In contrast, business payment networks are some of the most secure ways to pay vendors that currently exist and are both faster (1-2 business days instead of 5-9, in many cases) and less expensive (checks can cost north of $9 in hard costs, ACH payments and cards cost pennies to process).

Business payment networks can also carry advantages over traditional ACH programs, card programs, and homegrown digital payment processes, as outlined in the previous section. Being able to execute payments more quickly and with added protections means greater speed and less risk, two core priorities for almost every finance team.

 

Why companies prefer B2B payments networks

In a nutshell, it’s those benefits we outlined above, as well as the ease associated with outsourcing core aspects of the payments process.
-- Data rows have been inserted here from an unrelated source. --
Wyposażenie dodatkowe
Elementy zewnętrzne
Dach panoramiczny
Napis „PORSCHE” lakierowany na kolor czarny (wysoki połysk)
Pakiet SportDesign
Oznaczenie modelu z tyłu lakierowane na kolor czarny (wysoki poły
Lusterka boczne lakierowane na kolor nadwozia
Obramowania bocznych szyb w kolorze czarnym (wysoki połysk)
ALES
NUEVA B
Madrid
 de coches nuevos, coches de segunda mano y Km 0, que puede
At a high level, the benefits of a B2B payments network are all about reducing costs, enhancing security, and creating new opportunities for efficiency and speed. Additional benefits include the potential to earn the finance department revenue via rebates on AP spend, freeing up employees to focus on strategic initiatives instead of data entry and processing, and improved supplier relationships thanks to the elimination of errors and delays.

That last item dovetails nicely with the benefits of outsourcing. Good B2B payments networks should handle vendor onboarding and enrollment for you, which includes obtaining and holding sensitive financial information like bank accounts. That removes risk and considerable time from the equation. Outsourcing also allows for your team to focus

on the parts of the process that are vital—like review and approval—and not on the tedious parts they never enjoyed doing in the first place.
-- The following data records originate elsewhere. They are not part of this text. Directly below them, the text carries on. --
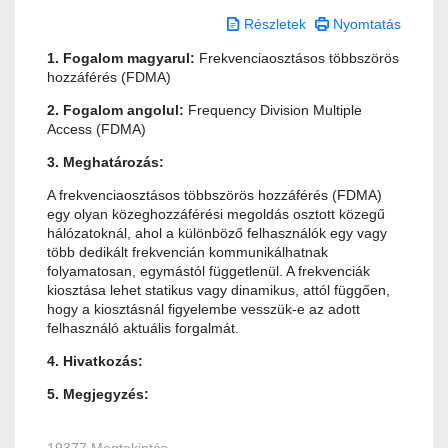
Részletek
Nyomtatás
1. Fogalom magyarul:
Frekvenciaosztásos többszörös
hozzáférés (FDMA)
2. Fogalom angolul:
Frequency Division Multiple
Access (FDMA)
3. Meghatározás:
A frekvenciaosztásos többszörös hozzáférés (FDMA)
egy olyan közeghozzáférési megoldás osztott közegű
hálózatoknál, ahol a különböző felhasználók egy vagy
több dedikált frekvencián kommunikálhatnak
folyamatosan, egymástól függetlenül. A frekvenciák
kiosztása lehet statikus vagy dinamikus, attól függően,
hogy a kiosztásnál figyelembe vesszük-e az adott
felhasználó aktuális forgalmát.
4. Hivatkozás:
5. Megjegyzés:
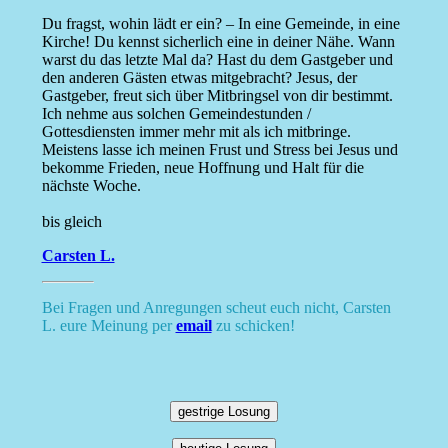
Du fragst, wohin lädt er ein? – In eine Gemeinde, in eine
Kirche! Du kennst sicherlich eine in deiner Nähe. Wann
warst du das letzte Mal da? Hast du dem Gastgeber und
den anderen Gästen etwas mitgebracht? Jesus, der
Gastgeber, freut sich über Mitbringsel von dir bestimmt.
Ich nehme aus solchen Gemeindestunden /
Gottesdiensten immer mehr mit als ich mitbringe.
Meistens lasse ich meinen Frust und Stress bei Jesus und
bekomme Frieden, neue Hoffnung und Halt für die
nächste Woche.
bis gleich
Carsten L.
Bei Fragen und Anregungen scheut euch nicht, Carsten
L. eure Meinung per
email
zu schicken!
gestrige Losung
Businesses prefer these networks, in short, because they represent a massive step forward in convenience, fraud prevention, and efficiency compared to the payment rails that came before them.

 

What to look for in a network

Your individual business needs will vary, but there are some facets of a B2B payments network that every organization should prioritize.
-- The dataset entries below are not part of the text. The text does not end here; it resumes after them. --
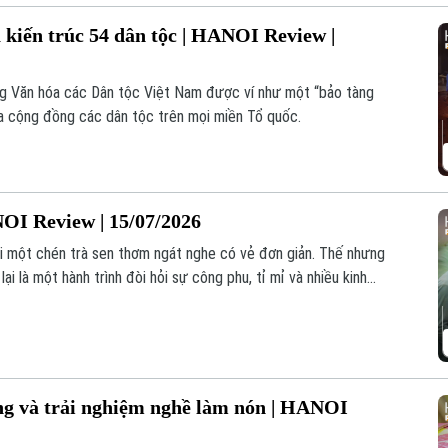
kiến trúc 54 dân tộc | HANOI Review |
g Văn hóa các Dân tộc Việt Nam được ví như một “bảo tàng
của cộng đồng các dân tộc trên mọi miền Tổ quốc.
NOI Review | 15/07/2026
nhi một chén trà sen thơm ngát nghe có vẻ đơn giản. Thế nhưng
ại là một hành trình đòi hỏi sự công phu, tỉ mỉ và nhiều kinh
g và trải nghiệm nghề làm nón | HANOI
  • Comprehensive security. If the company you’re talking to can’t tell you the difference between a SOC2 and a pair of socks, they’re not going to be able to protect you, your vendors, or your payments. Look for layers of defense, easily explained and secure supplier enrollment, and multi-factor authentication bolted onto every account and banking change to ensure you, and your valued vendors are protected.
     
  • Intelligent vendor enrollment. Traditional enrollment efforts are cumbersome and time-consuming, as they usually involve paper letters, plenty of phone calls, and can involve errors. Networks that staff their own enrollment teams can encourage self-enrollment through secure portals, handle the outbound communication themselves, and message the benefits to vendors rather than badger them to join.
     
  • Vendor benefits to encourage adoption. Networks can offer sweeteners to get vendors to join and accept electronic payments like ACH and card that carry small fees. Those perks can include invoice submission software, improved remittance data, and even accounts receivable automation tools.
     
  • Clear efficiency gains. One of the best ways to understand how much time, money, and trouble a network can save is by having a potential provider outline the process steps. Ideally, comprehensive payments automation will be part and parcel of adopting a B2B payments network, but simply swapping out traditional check, ACH, and card payments for the ACH and card payments made possible by these networks lead to significant efficiency gains.
     
  • Rebate potential. It’s not a top-of-mind concern for many AP teams, but being able to offset any costs associated with a network and potentially other automation software via rebates can make a significant difference in your budget.

It’s highly recommended that you shop for networks the same way you would shop for a major purchase in your personal life, by consulting a company’s website, checking out reviews and testimonials where available, and going into sales conversations with a checklist of priorities to address. A business payments network is a significant investment in your business’s future ability to meet both today’s and tomorrow’s finance challenges, so getting the right one matters a great deal.